You know cyber terrorism is for real when they break into the databases of FBI partnered organizations. In our last post, we discussed how the ISIS has equipped itself to carry out cyber-attacks on governments and business entities. In this edition, we talk about steps you need to take to keep it safe and functional.
There are two chief causes of concern on cyber terrorism:
- There is no tested or universal safeguard
- There is no official and unanimous definition of cyber terrorism
It is fairly difficult to counter an undefined or unknown enemy. But there are fairly simple steps that are often surprisingly sufficient to save you from a potential cyber terror attack. Here is a roundup of four such steps.
Step 1: Use protection for hardware and software
Strong systems to detect intrusions are already available. You may install one of these after proper tests and verification. Once installed, show alacrity in your response to any detected intrusion. It is highly recommended to keep programs patched when receiving security updates from vendors. This logs in all activities and you will be able to detect anomalies.
It goes without saying that you should choose only trusted and reputed vendors when securing computer software and hardware.
Step 2: Partner with defensive entities
New defensive organizations have been set up in the public-private partnership model to counter cyber threats. The FBI can be used as a resource to keep learning new threats and defense mechanisms. Your system should be kept secure with effective firewalls and moderate to highly strong passwords. System firewalls are also great aids in warding off threats.
Use strong antivirus software. Update regularly and run weekly checks to detect and remove anything unusual.

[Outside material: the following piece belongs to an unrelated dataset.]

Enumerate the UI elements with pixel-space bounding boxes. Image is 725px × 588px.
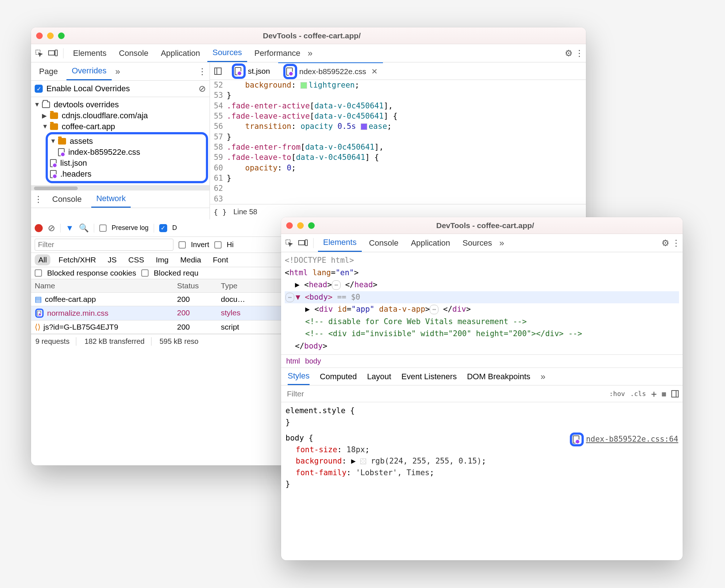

Step 3: Create a watertight security policy
Ask employees not to open email attachments that look even remotely dubious. If there is no pressing need, do not respond to messages from unknown sources. Install regular check routines to ensure compliance with regulations and policies. Follow reports and news that warn about regular threats, including new worms or malware circulated by cyber terrorists.
Install filters that screen out messages or material from known sources of cyber terrorism and even from some rogue countries.
Step 4: Keep testing the waters
It is a wise idea to employ a security service that keeps running tests on your systems and reports any discrepancy. You may use a secure encryption service for both external and internal messages. A good company will also provide you with a password system that regularly checks passwords. Make sure to use complex passwords that include combinations of special characters, upper and lower cases and numbers.
Cyber terrorism could be an amateur adventure or a planned attack by trained professionals. Following the steps mentioned above will help you shield both.